Please reproduce all of the lines below, word for word and in full.

********************

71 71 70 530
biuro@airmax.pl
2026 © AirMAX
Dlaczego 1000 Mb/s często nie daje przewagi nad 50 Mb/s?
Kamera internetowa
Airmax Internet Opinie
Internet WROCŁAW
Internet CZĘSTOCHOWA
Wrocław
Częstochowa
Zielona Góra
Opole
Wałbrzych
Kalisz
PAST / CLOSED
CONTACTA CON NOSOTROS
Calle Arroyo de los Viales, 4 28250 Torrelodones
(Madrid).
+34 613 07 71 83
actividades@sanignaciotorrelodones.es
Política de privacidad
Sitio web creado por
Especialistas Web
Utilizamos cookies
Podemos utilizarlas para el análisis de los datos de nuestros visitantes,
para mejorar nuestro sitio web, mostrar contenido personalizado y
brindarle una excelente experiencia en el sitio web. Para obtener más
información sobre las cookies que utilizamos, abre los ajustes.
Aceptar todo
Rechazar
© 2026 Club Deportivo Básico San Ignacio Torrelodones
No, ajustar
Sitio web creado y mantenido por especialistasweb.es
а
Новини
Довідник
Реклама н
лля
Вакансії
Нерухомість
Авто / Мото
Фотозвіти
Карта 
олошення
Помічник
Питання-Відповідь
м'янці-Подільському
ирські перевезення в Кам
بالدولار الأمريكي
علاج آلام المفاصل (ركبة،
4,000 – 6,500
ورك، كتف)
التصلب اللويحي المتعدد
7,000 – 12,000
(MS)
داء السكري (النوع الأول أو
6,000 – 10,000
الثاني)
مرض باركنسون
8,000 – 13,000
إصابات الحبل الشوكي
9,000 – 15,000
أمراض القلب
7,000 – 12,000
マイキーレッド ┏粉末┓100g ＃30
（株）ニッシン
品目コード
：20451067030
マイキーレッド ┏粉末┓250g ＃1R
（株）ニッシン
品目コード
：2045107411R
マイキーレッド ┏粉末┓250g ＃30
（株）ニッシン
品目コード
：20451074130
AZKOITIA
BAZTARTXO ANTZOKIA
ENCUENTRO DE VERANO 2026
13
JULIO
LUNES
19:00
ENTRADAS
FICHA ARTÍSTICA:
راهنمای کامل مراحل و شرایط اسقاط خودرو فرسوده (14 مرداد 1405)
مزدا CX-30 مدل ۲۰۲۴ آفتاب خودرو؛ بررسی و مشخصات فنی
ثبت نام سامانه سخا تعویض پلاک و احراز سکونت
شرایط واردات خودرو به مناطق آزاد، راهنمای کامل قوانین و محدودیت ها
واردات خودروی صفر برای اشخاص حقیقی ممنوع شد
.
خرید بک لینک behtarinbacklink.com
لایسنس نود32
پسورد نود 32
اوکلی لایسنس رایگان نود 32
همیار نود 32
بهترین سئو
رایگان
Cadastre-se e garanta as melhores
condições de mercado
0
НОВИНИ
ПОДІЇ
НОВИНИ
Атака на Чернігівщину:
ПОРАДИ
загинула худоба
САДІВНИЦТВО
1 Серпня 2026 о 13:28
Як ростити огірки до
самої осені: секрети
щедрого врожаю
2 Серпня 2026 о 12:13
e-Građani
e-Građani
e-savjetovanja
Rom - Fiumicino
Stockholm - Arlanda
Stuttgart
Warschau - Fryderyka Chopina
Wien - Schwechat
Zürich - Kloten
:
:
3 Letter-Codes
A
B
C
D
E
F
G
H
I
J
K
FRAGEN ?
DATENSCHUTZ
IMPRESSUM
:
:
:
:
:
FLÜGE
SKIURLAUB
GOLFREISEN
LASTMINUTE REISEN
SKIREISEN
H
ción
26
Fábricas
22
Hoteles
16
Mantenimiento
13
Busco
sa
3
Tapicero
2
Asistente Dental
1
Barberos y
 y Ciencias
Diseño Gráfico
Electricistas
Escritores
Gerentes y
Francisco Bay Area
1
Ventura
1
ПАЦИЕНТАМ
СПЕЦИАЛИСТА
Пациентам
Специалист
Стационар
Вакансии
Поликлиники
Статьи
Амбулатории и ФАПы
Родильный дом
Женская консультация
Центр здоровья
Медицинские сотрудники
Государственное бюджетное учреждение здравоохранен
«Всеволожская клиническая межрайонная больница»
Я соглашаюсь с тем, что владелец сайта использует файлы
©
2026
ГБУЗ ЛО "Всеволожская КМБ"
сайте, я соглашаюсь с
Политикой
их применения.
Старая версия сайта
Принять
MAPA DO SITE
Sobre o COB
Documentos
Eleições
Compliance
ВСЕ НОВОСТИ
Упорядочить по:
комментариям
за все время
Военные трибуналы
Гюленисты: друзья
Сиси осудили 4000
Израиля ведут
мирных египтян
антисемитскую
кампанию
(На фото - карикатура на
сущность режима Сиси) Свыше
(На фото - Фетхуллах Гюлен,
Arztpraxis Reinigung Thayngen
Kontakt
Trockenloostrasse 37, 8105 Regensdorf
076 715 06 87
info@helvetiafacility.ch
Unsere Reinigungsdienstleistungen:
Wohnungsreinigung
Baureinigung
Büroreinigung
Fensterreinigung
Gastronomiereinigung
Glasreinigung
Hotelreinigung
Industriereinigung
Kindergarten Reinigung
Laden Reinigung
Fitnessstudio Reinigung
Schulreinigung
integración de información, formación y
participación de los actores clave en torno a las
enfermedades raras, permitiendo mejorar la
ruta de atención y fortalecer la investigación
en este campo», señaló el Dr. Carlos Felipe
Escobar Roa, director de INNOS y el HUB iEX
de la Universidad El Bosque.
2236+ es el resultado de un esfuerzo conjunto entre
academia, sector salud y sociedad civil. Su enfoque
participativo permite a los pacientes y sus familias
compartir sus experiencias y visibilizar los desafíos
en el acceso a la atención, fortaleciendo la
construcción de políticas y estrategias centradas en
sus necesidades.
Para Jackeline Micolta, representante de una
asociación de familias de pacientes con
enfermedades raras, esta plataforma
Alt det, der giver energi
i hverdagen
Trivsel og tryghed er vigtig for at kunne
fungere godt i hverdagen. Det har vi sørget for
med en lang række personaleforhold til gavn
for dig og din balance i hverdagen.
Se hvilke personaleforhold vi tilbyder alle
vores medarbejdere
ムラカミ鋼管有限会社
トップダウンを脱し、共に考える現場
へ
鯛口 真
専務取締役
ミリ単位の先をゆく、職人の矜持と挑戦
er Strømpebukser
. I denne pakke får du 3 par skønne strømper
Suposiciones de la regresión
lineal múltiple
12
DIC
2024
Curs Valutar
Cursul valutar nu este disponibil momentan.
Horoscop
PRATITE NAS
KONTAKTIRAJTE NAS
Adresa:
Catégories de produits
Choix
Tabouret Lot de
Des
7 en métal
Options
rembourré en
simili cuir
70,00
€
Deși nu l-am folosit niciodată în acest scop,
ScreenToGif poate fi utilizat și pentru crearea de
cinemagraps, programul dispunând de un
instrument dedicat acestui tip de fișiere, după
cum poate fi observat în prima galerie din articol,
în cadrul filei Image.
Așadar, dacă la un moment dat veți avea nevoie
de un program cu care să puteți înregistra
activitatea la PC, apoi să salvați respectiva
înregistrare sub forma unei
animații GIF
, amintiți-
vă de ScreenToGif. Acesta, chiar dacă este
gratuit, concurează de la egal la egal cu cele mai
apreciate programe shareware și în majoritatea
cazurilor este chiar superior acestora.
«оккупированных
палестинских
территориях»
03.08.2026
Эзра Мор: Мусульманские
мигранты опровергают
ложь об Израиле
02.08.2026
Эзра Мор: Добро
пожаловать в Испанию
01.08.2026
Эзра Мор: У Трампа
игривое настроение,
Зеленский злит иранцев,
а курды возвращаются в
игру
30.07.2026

********************

▶ **REPLY TO THE TASK**
71 71 70 530
biuro@airmax.pl
2026 © AirMAX
Dlaczego 1000 Mb/s często nie daje przewagi nad 50 Mb/s?
Kamera internetowa
Airmax Internet Opinie
Internet WROCŁAW
Internet CZĘSTOCHOWA
Wrocław
Częstochowa
Zielona Góra
Opole
Wałbrzych
Kalisz
PAST / CLOSED
CONTACTA CON NOSOTROS
Calle Arroyo de los Viales, 4 28250 Torrelodones
(Madrid).
+34 613 07 71 83
actividades@sanignaciotorrelodones.es
Política de privacidad
Sitio web creado por
Especialistas Web
Utilizamos cookies
Podemos utilizarlas para el análisis de los datos de nuestros visitantes,
para mejorar nuestro sitio web, mostrar contenido personalizado y
brindarle una excelente experiencia en el sitio web. Para obtener más
información sobre las cookies que utilizamos, abre los ajustes.
Aceptar todo
Rechazar
© 2026 Club Deportivo Básico San Ignacio Torrelodones
No, ajustar
Sitio web creado y mantenido por especialistasweb.es
а
Новини
Довідник
Реклама н
лля
Вакансії
Нерухомість
Авто / Мото
Фотозвіти
Карта 
олошення
Помічник
Питання-Відповідь
м'янці-Подільському
ирські перевезення в Кам
بالدولار الأمريكي
علاج آلام المفاصل (ركبة،
4,000 – 6,500
ورك، كتف)
التصلب اللويحي المتعدد
7,000 – 12,000
(MS)
داء السكري (النوع الأول أو
6,000 – 10,000
الثاني)
مرض باركنسون
8,000 – 13,000
إصابات الحبل الشوكي
9,000 – 15,000
أمراض القلب
7,000 – 12,000
マイキーレッド ┏粉末┓100g ＃30
（株）ニッシン
品目コード
：20451067030
マイキーレッド ┏粉末┓250g ＃1R
（株）ニッシン
品目コード
：2045107411R
マイキーレッド ┏粉末┓250g ＃30
（株）ニッシン
品目コード
：20451074130
AZKOITIA
BAZTARTXO ANTZOKIA
ENCUENTRO DE VERANO 2026
13
JULIO
LUNES
19:00
ENTRADAS
FICHA ARTÍSTICA:
راهنمای کامل مراحل و شرایط اسقاط خودرو فرسوده (14 مرداد 1405)
مزدا CX-30 مدل ۲۰۲۴ آفتاب خودرو؛ بررسی و مشخصات فنی
ثبت نام سامانه سخا تعویض پلاک و احراز سکونت
شرایط واردات خودرو به مناطق آزاد، راهنمای کامل قوانین و محدودیت ها
واردات خودروی صفر برای اشخاص حقیقی ممنوع شد
.
خرید بک لینک behtarinbacklink.com
لایسنس نود32
پسورد نود 32
اوکلی لایسنس رایگان نود 32
همیار نود 32
بهترین سئو
رایگان
Cadastre-se e garanta as melhores
condições de mercado
0
НОВИНИ
ПОДІЇ
НОВИНИ
Атака на Чернігівщину:
ПОРАДИ
загинула худоба
САДІВНИЦТВО
1 Серпня 2026 о 13:28
Як ростити огірки до
самої осені: секрети
щедрого врожаю
2 Серпня 2026 о 12:13
e-Građani
e-Građani
e-savjetovanja
Rom - Fiumicino
Stockholm - Arlanda
Stuttgart
Warschau - Fryderyka Chopina
Wien - Schwechat
Zürich - Kloten
:
:
3 Letter-Codes
A
B
C
D
E
F
G
H
I
J
K
FRAGEN ?
DATENSCHUTZ
IMPRESSUM
:
:
:
:
:
FLÜGE
SKIURLAUB
GOLFREISEN
LASTMINUTE REISEN
SKIREISEN
H
ción
26
Fábricas
22
Hoteles
16
Mantenimiento
13
Busco
sa
3
Tapicero
2
Asistente Dental
1
Barberos y
 y Ciencias
Diseño Gráfico
Electricistas
Escritores
Gerentes y
Francisco Bay Area
1
Ventura
1
ПАЦИЕНТАМ
СПЕЦИАЛИСТА
Пациентам
Специалист
Стационар
Вакансии
Поликлиники
Статьи
Амбулатории и ФАПы
Родильный дом
Женская консультация
Центр здоровья
Медицинские сотрудники
Государственное бюджетное учреждение здравоохранен
«Всеволожская клиническая межрайонная больница»
Я соглашаюсь с тем, что владелец сайта использует файлы
©
2026
ГБУЗ ЛО "Всеволожская КМБ"
сайте, я соглашаюсь с
Политикой
их применения.
Старая версия сайта
Принять
MAPA DO SITE
Sobre o COB
Documentos
Eleições
Compliance
ВСЕ НОВОСТИ
Упорядочить по:
комментариям
за все время
Военные трибуналы
Гюленисты: друзья
Сиси осудили 4000
Израиля ведут
мирных египтян
антисемитскую
кампанию
(На фото - карикатура на
сущность режима Сиси) Свыше
(На фото - Фетхуллах Гюлен,
Arztpraxis Reinigung Thayngen
Kontakt
Trockenloostrasse 37, 8105 Regensdorf
076 715 06 87
info@helvetiafacility.ch
Unsere Reinigungsdienstleistungen:
Wohnungsreinigung
Baureinigung
Büroreinigung
Fensterreinigung
Gastronomiereinigung
Glasreinigung
Hotelreinigung
Industriereinigung
Kindergarten Reinigung
Laden Reinigung
Fitnessstudio Reinigung
Schulreinigung
integración de información, formación y
participación de los actores clave en torno a las
enfermedades raras, permitiendo mejorar la
ruta de atención y fortalecer la investigación
en este campo», señaló el Dr. Carlos Felipe
Escobar Roa, director de INNOS y el HUB iEX
de la Universidad El Bosque.
2236+ es el resultado de un esfuerzo conjunto entre
academia, sector salud y sociedad civil. Su enfoque
participativo permite a los pacientes y sus familias
compartir sus experiencias y visibilizar los desafíos
en el acceso a la atención, fortaleciendo la
construcción de políticas y estrategias centradas en
sus necesidades.
Para Jackeline Micolta, representante de una
asociación de familias de pacientes con
enfermedades raras, esta plataforma
Alt det, der giver energi
i hverdagen
Trivsel og tryghed er vigtig for at kunne
fungere godt i hverdagen. Det har vi sørget for
med en lang række personaleforhold til gavn
for dig og din balance i hverdagen.
Se hvilke personaleforhold vi tilbyder alle
vores medarbejdere
ムラカミ鋼管有限会社
トップダウンを脱し、共に考える現場
へ
鯛口 真
専務取締役
ミリ単位の先をゆく、職人の矜持と挑戦
er Strømpebukser
. I denne pakke får du 3 par skønne strømper
Suposiciones de la regresión
lineal múltiple
12
DIC
2024
Curs Valutar
Cursul valutar nu este disponibil momentan.
Horoscop
PRATITE NAS
KONTAKTIRAJTE NAS
Adresa:
Catégories de produits
Choix
Tabouret Lot de
Des
7 en métal
Options
rembourré en
simili cuir
70,00
€
Deși nu l-am folosit niciodată în acest scop,
ScreenToGif poate fi utilizat și pentru crearea de
cinemagraps, programul dispunând de un
instrument dedicat acestui tip de fișiere, după
cum poate fi observat în prima galerie din articol,
în cadrul filei Image.
Așadar, dacă la un moment dat veți avea nevoie
de un program cu care să puteți înregistra
activitatea la PC, apoi să salvați respectiva
înregistrare sub forma unei
animații GIF
, amintiți-
vă de ScreenToGif. Acesta, chiar dacă este
gratuit, concurează de la egal la egal cu cele mai
apreciate programe shareware și în majoritatea
cazurilor este chiar superior acestora.
«оккупированных
палестинских
территориях»
03.08.2026
Эзра Мор: Мусульманские
мигранты опровергают
ложь об Израиле
02.08.2026
Эзра Мор: Добро
пожаловать в Испанию
01.08.2026
Эзра Мор: У Трампа
игривое настроение,
Зеленский злит иранцев,
а курды возвращаются в
игру
30.07.2026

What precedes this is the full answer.